:: Task prompt ::
Restate the records in full, keeping every word as it is.

____________________

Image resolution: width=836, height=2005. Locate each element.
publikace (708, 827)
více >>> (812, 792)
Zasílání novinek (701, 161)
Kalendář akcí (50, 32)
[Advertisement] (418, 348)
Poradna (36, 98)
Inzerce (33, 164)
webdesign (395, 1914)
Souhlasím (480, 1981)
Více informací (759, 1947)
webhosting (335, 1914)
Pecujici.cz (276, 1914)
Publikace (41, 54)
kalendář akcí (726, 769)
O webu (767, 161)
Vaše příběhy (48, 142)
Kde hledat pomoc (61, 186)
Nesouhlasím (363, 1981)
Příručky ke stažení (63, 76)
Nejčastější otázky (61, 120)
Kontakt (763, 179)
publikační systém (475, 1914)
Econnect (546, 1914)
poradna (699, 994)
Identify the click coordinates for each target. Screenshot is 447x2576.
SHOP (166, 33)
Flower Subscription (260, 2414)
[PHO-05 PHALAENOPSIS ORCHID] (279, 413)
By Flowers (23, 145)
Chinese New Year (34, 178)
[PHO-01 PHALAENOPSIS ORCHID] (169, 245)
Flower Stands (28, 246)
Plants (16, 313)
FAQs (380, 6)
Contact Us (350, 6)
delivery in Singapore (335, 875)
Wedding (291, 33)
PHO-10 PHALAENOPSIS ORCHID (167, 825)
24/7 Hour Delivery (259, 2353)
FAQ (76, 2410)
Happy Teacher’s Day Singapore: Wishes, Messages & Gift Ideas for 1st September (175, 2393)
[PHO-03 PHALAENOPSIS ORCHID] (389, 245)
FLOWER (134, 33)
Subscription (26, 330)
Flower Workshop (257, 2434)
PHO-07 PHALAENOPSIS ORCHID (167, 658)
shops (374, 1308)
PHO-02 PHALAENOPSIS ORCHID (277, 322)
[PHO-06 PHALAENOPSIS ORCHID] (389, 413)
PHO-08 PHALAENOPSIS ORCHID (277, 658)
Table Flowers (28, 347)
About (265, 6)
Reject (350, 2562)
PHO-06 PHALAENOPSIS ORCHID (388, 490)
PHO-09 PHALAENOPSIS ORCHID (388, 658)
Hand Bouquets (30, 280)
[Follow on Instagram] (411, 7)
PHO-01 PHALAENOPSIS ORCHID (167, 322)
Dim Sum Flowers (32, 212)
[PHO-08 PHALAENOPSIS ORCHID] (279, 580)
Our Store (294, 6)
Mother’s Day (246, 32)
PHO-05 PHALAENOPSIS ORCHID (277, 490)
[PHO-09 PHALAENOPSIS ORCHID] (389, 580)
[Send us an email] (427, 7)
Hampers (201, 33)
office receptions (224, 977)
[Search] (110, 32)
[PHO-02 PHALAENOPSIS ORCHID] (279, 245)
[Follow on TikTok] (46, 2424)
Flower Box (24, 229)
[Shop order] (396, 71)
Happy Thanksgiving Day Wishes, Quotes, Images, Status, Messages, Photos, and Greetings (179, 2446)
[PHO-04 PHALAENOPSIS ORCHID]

____________________

:: Task result ::
Image resolution: width=836, height=2005. Locate each element.
publikace (708, 827)
více >>> (812, 792)
Zasílání novinek (701, 161)
Kalendář akcí (50, 32)
[Advertisement] (418, 348)
Poradna (36, 98)
Inzerce (33, 164)
webdesign (395, 1914)
Souhlasím (480, 1981)
Více informací (759, 1947)
webhosting (335, 1914)
Pecujici.cz (276, 1914)
Publikace (41, 54)
kalendář akcí (726, 769)
O webu (767, 161)
Vaše příběhy (48, 142)
Kde hledat pomoc (61, 186)
Nesouhlasím (363, 1981)
Příručky ke stažení (63, 76)
Nejčastější otázky (61, 120)
Kontakt (763, 179)
publikační systém (475, 1914)
Econnect (546, 1914)
poradna (699, 994)
Identify the click coordinates for each target. Screenshot is 447x2576.
SHOP (166, 33)
Flower Subscription (260, 2414)
[PHO-05 PHALAENOPSIS ORCHID] (279, 413)
By Flowers (23, 145)
Chinese New Year (34, 178)
[PHO-01 PHALAENOPSIS ORCHID] (169, 245)
Flower Stands (28, 246)
Plants (16, 313)
FAQs (380, 6)
Contact Us (350, 6)
delivery in Singapore (335, 875)
Wedding (291, 33)
PHO-10 PHALAENOPSIS ORCHID (167, 825)
24/7 Hour Delivery (259, 2353)
FAQ (76, 2410)
Happy Teacher’s Day Singapore: Wishes, Messages & Gift Ideas for 1st September (175, 2393)
[PHO-03 PHALAENOPSIS ORCHID] (389, 245)
FLOWER (134, 33)
Subscription (26, 330)
Flower Workshop (257, 2434)
PHO-07 PHALAENOPSIS ORCHID (167, 658)
shops (374, 1308)
PHO-02 PHALAENOPSIS ORCHID (277, 322)
[PHO-06 PHALAENOPSIS ORCHID] (389, 413)
PHO-08 PHALAENOPSIS ORCHID (277, 658)
Table Flowers (28, 347)
About (265, 6)
Reject (350, 2562)
PHO-06 PHALAENOPSIS ORCHID (388, 490)
PHO-09 PHALAENOPSIS ORCHID (388, 658)
Hand Bouquets (30, 280)
[Follow on Instagram] (411, 7)
PHO-01 PHALAENOPSIS ORCHID (167, 322)
Dim Sum Flowers (32, 212)
[PHO-08 PHALAENOPSIS ORCHID] (279, 580)
Our Store (294, 6)
Mother’s Day (246, 32)
PHO-05 PHALAENOPSIS ORCHID (277, 490)
[PHO-09 PHALAENOPSIS ORCHID] (389, 580)
[Send us an email] (427, 7)
Hampers (201, 33)
office receptions (224, 977)
[Search] (110, 32)
[PHO-02 PHALAENOPSIS ORCHID] (279, 245)
[Follow on TikTok] (46, 2424)
Flower Box (24, 229)
[Shop order] (396, 71)
Happy Thanksgiving Day Wishes, Quotes, Images, Status, Messages, Photos, and Greetings (179, 2446)
[PHO-04 PHALAENOPSIS ORCHID]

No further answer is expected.